Que dire de ce livre ? Le style est d’abord un peu horripilant car déroulant une sorte de caricature littéraire juive ; puis on se laisse emporter. L’aspect extrêmement visuel du récit est un bel atout. L’imagination est fortement stimulée. Les trouvailles scénaristiques marchent à fond, et je ne serais pas autrement surpris que Fleischer signe un jour une adaptation cinématographique de son livre. Mais je ne sais quel cinéaste vivant aura le talent de mettre cela en images. Il faudrait un nouveau Fellini !

 

On peut cependant émettre des critiques. L’histoire peut être jugée de deux points de vue opposés avec pertinence. Soit comme un récit ésotérique extrêmement bien construit, kafkaïen en quelque sorte. Soit comme une histoire un peu baclée qui ne recule pas devant les facilités pour aller au bout du récit. Il y a sans doute des deux. La première partie est très réussie, très homogène et, avec quelques aménagements cela aurait fait un roman satisfaisant.
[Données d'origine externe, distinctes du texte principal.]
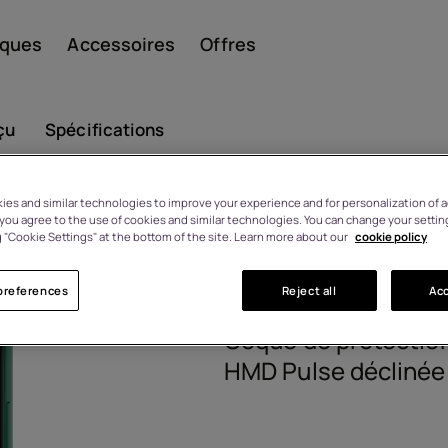
iques
Accessoires
Offres
çu
Spécifications
es and similar technologies to improve your experience and for personalization of ad
Smar
HMD Pulse 
, you agree to the use of cookies and similar technologies. You can change your settin
 sous 14 jours en cas de
 "Cookie Settings" at the bottom of the site. Learn more about our
cookie policy
angement d'avis
8P00000296
preferences
Reject all
Acc
Télép
Coque de protectio
HMD Pulse déclinée
class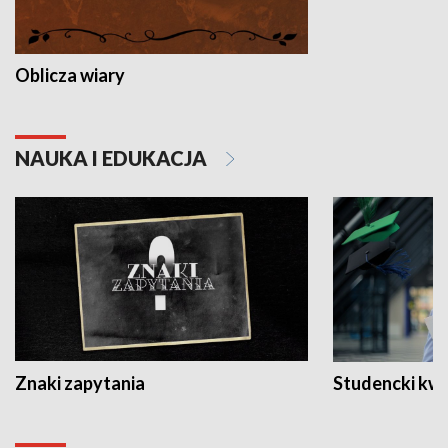
Oblicza wiary
NAUKA I EDUKACJA
Znaki zapytania
Studencki kw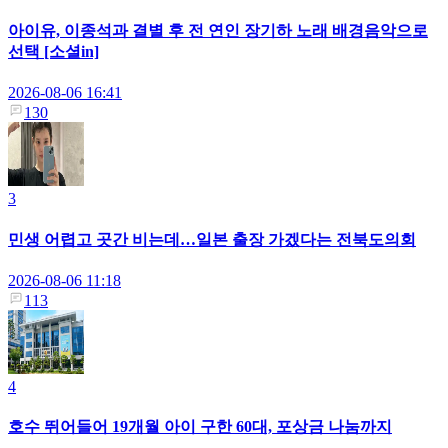
아이유, 이종석과 결별 후 전 연인 장기하 노래 배경음악으로
선택 [소셜in]
2026-08-06 16:41
130
3
민생 어렵고 곳간 비는데…일본 출장 가겠다는 전북도의회
2026-08-06 11:18
113
4
호수 뛰어들어 19개월 아이 구한 60대, 포상금 나눔까지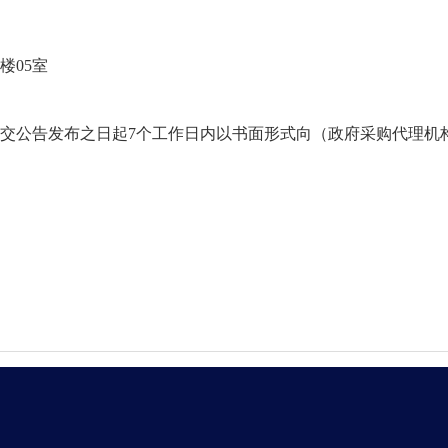
楼
05室
交公告发布之日起
7个工作日内以书面形式向（政府采购代理机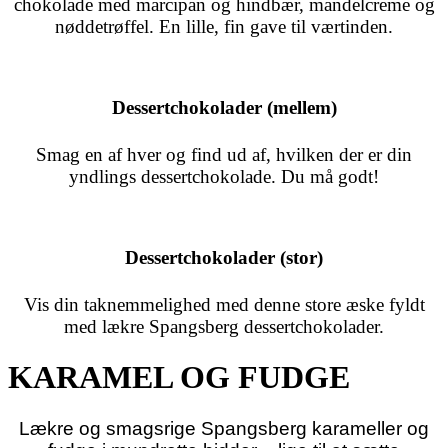
chokolade med marcipan og hindbær, mandelcreme og
nøddetrøffel. En lille, fin gave til værtinden.
Dessertchokolader (mellem)
Smag en af hver og find ud af, hvilken der er din
yndlings dessertchokolade. Du må godt!
Dessertchokolader (stor)
Vis din taknemmelighed med denne store æske fyldt
med lækre Spangsberg dessertchokolader.
KARAMEL OG FUDGE
Lækre og smagsrige Spangsberg karameller og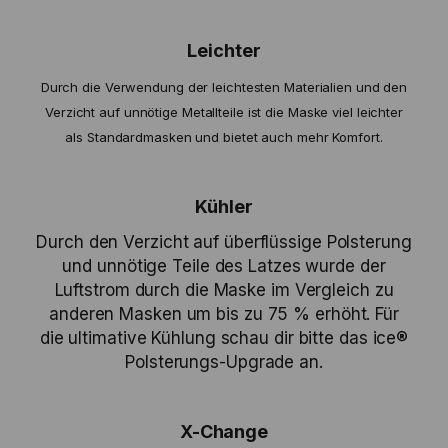
Leichter
Durch die Verwendung der leichtesten Materialien und den
Verzicht auf unnötige Metallteile ist die Maske viel leichter
als Standardmasken und bietet auch mehr Komfort.
Kühler
Durch den Verzicht auf überflüssige Polsterung
und unnötige Teile des Latzes wurde der
Luftstrom durch die Maske im Vergleich zu
anderen Masken um bis zu 75 % erhöht. Für
die ultimative Kühlung schau dir bitte das ice®
Polsterungs-Upgrade an.
X-Change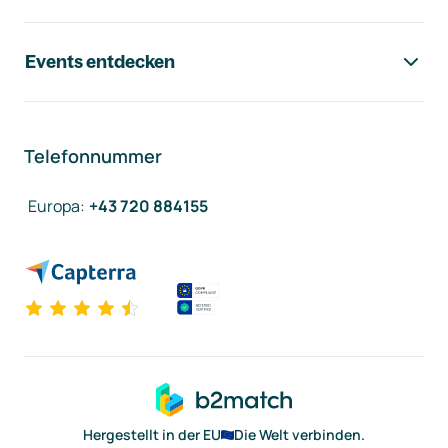
Events entdecken
Telefonnummer
Europa
:
+43 720 884155
Hergestellt in der EU
Die Welt verbinden.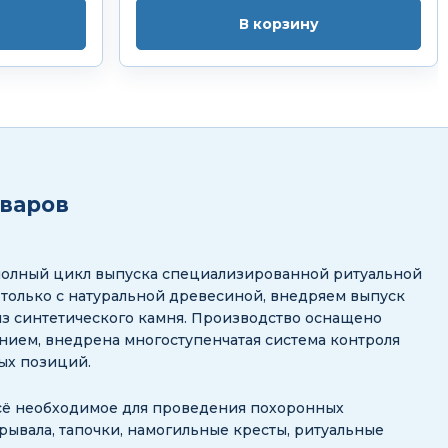
В корзину
оваров
полный цикл выпуска специализированной ритуальной
 только с натуральной древесиной, внедряем выпуск
з синтетического камня. Производство оснащено
ием, внедрена многоступенчатая система контроля
ных позиций.
сё необходимое для проведения похоронных
рывала, тапочки, намогильные кресты, ритуальные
La seconde s’enchaîne assez bien, mais il faudrait sans aucun doute une conclusion plus claire qui fasse le lien avec la partie précédente : comment est-on passé du règne de la musique et des musiciens se faisant élire à la tête de l’appareil politique locale à l’hégémonie nazie. Le seul lien est fourni par le cadre temporel et les personnages, ce n’est pas du tout clair. Mais c’est avec les trois épisodes suivants, Chicago, Israël et la Chine que l’histoire semble un peu brouillonne. Il me semble qu’il y a là des faiblesses du récit. Le lecteur ne peut pas reconstruire tout ce qui manque. Il aurait besoin d’être éclairé, mieux guidé. C’est ce qui donne, quand on referme la dernière page un sentiment mitigé, une sorte d’insatisfaction. Mais une autre hypothèse est que je ne sois pas assez intelligent pour comprendre ce livre, ce qui est tout à fait possible.

 

Un bon livre donc, mais sans doute pas un grand livre, pour les défauts signalés ci-dessus. Mais il faut le relire pour émettre un avis définitif.